* _PROBLEM REQUIREMENTS_: Search the data for the word "recent" and copy every line that contains it.

Stored data entries:

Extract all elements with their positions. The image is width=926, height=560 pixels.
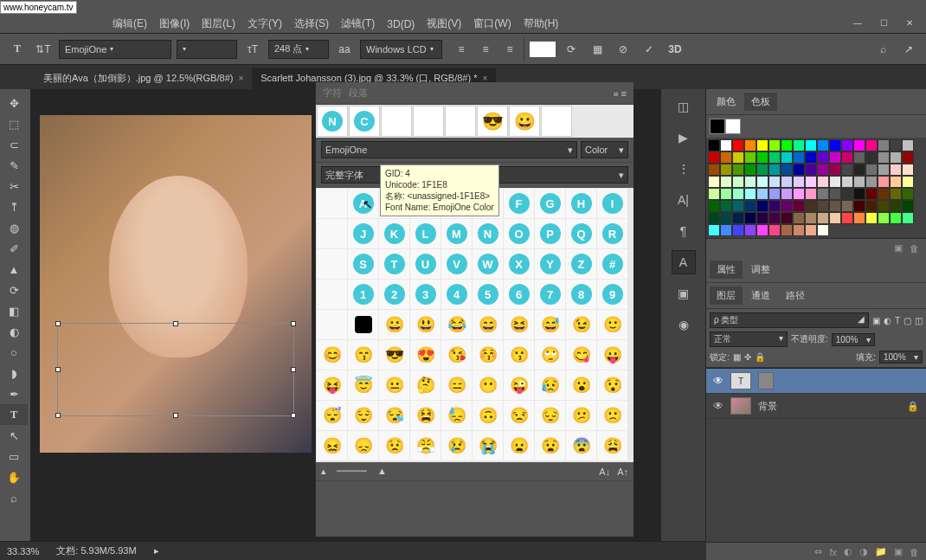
glyph-cell[interactable]: 😶 xyxy=(473,370,503,400)
swatch[interactable] xyxy=(781,176,793,188)
swatch[interactable] xyxy=(817,151,829,164)
swatch[interactable] xyxy=(805,200,817,212)
recent-glyph[interactable]: C xyxy=(349,106,380,137)
menu-3d[interactable]: 3D(D) xyxy=(387,18,415,30)
swatch[interactable] xyxy=(781,164,793,176)
glyph-cell[interactable]: 9 xyxy=(597,280,627,309)
glyph-cell[interactable]: P xyxy=(535,219,565,248)
swatch[interactable] xyxy=(890,200,902,212)
glyph-cell[interactable]: 😀 xyxy=(379,310,409,339)
swatch[interactable] xyxy=(793,212,805,224)
swatch[interactable] xyxy=(865,212,878,224)
swatch[interactable] xyxy=(853,151,865,164)
swatch[interactable] xyxy=(732,224,744,236)
tab-properties[interactable]: 属性 xyxy=(710,261,743,279)
swatch[interactable] xyxy=(829,139,841,151)
glyph-cell[interactable]: 😙 xyxy=(348,340,378,370)
swatch[interactable] xyxy=(793,164,805,176)
glyph-cell[interactable]: 😯 xyxy=(597,370,627,400)
swatch[interactable] xyxy=(841,164,853,176)
swatch[interactable] xyxy=(878,176,890,188)
glyph-cell[interactable]: 😘 xyxy=(441,340,472,370)
glyph-cell[interactable]: 😜 xyxy=(504,370,534,400)
brush-tool[interactable]: ✐ xyxy=(0,238,28,259)
glyph-cell[interactable]: X xyxy=(504,249,534,279)
eyedropper-tool[interactable]: ⤒ xyxy=(0,196,28,217)
glyph-cell[interactable]: 😪 xyxy=(379,401,409,430)
swatch[interactable] xyxy=(902,188,914,200)
mask-icon[interactable]: ◐ xyxy=(844,546,852,557)
glyph-cell[interactable]: 😎 xyxy=(379,340,409,370)
glyph-cell[interactable]: 😛 xyxy=(597,340,627,370)
move-tool[interactable]: ✥ xyxy=(0,93,28,113)
pen-tool[interactable]: ✒ xyxy=(0,383,28,404)
dock-actions-icon[interactable]: ▶ xyxy=(672,126,696,150)
visibility-icon[interactable]: 👁 xyxy=(713,400,723,412)
crop-tool[interactable]: ✂ xyxy=(0,176,28,196)
swatch[interactable] xyxy=(708,200,720,212)
char-panel-icon[interactable]: ▦ xyxy=(587,39,608,60)
glyph-cell[interactable]: L xyxy=(410,219,440,248)
swatch[interactable] xyxy=(878,139,890,151)
glyph-cell[interactable]: K xyxy=(379,219,409,248)
font-size-select[interactable]: 248 点▾ xyxy=(268,40,329,59)
new-swatch-icon[interactable]: ▣ xyxy=(894,242,903,254)
swatch[interactable] xyxy=(841,200,853,212)
tab-paths[interactable]: 路径 xyxy=(779,286,812,305)
swatch[interactable] xyxy=(841,188,853,200)
glyph-cell[interactable]: 😞 xyxy=(348,431,378,460)
swatch[interactable] xyxy=(853,212,865,224)
glyph-cell[interactable]: 😢 xyxy=(441,431,472,460)
lock-pixels-icon[interactable]: ▦ xyxy=(733,352,741,362)
glyph-cell[interactable]: Z xyxy=(566,249,596,279)
minimize-button[interactable]: — xyxy=(848,16,867,29)
swatch[interactable] xyxy=(853,176,865,188)
swatch[interactable] xyxy=(732,212,744,224)
status-flyout-icon[interactable]: ▸ xyxy=(154,545,159,557)
type-tool-icon[interactable]: T xyxy=(7,39,28,60)
layer-name[interactable]: 背景 xyxy=(758,400,777,413)
filter-pixel-icon[interactable]: ▣ xyxy=(872,316,880,325)
swatch[interactable] xyxy=(720,151,732,164)
lock-position-icon[interactable]: ✜ xyxy=(744,352,751,362)
swatch[interactable] xyxy=(720,200,732,212)
glyph-cell[interactable]: # xyxy=(597,249,627,279)
swatch[interactable] xyxy=(853,200,865,212)
share-icon[interactable]: ↗ xyxy=(898,39,919,60)
dock-brushes-icon[interactable]: ⋮ xyxy=(672,157,696,181)
glyph-cell[interactable]: H xyxy=(566,189,596,218)
swatch[interactable] xyxy=(708,151,720,164)
swatch[interactable] xyxy=(829,176,841,188)
swatch[interactable] xyxy=(805,139,817,151)
swatch[interactable] xyxy=(829,151,841,164)
glyph-cell[interactable]: J xyxy=(348,219,378,248)
swatch[interactable] xyxy=(708,139,720,151)
swatch[interactable] xyxy=(793,176,805,188)
swatch[interactable] xyxy=(793,200,805,212)
swatch[interactable] xyxy=(865,176,878,188)
swatch[interactable] xyxy=(793,188,805,200)
warp-text-icon[interactable]: ⟳ xyxy=(561,39,582,60)
glyph-cell[interactable] xyxy=(317,310,347,339)
layer-background[interactable]: 👁 背景 🔒 xyxy=(706,394,926,419)
stamp-tool[interactable]: ▲ xyxy=(0,259,28,280)
hand-tool[interactable]: ✋ xyxy=(0,467,28,487)
recent-glyph[interactable] xyxy=(445,106,476,137)
visibility-icon[interactable]: 👁 xyxy=(713,375,723,387)
swatch[interactable] xyxy=(744,200,756,212)
glyph-cell[interactable]: 2 xyxy=(379,280,409,309)
swatch[interactable] xyxy=(817,176,829,188)
align-center-icon[interactable]: ≡ xyxy=(475,39,496,60)
type-tool[interactable]: T xyxy=(0,404,28,425)
glyph-font-select[interactable]: EmojiOne▾ xyxy=(321,141,577,158)
swatch[interactable] xyxy=(744,151,756,164)
swatch[interactable] xyxy=(878,188,890,200)
search-icon[interactable]: ⌕ xyxy=(872,39,893,60)
bg-color[interactable] xyxy=(725,119,741,134)
swatch[interactable] xyxy=(720,176,732,188)
swatch[interactable] xyxy=(829,164,841,176)
glyph-cell[interactable]: 😕 xyxy=(566,401,596,430)
swatch[interactable] xyxy=(732,176,744,188)
swatch[interactable] xyxy=(817,212,829,224)
glyph-cell[interactable]: 😂 xyxy=(441,310,472,339)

* _TASK RESPONSE_:
recent-glyph[interactable]: C xyxy=(349,106,380,137)
recent-glyph[interactable] xyxy=(445,106,476,137)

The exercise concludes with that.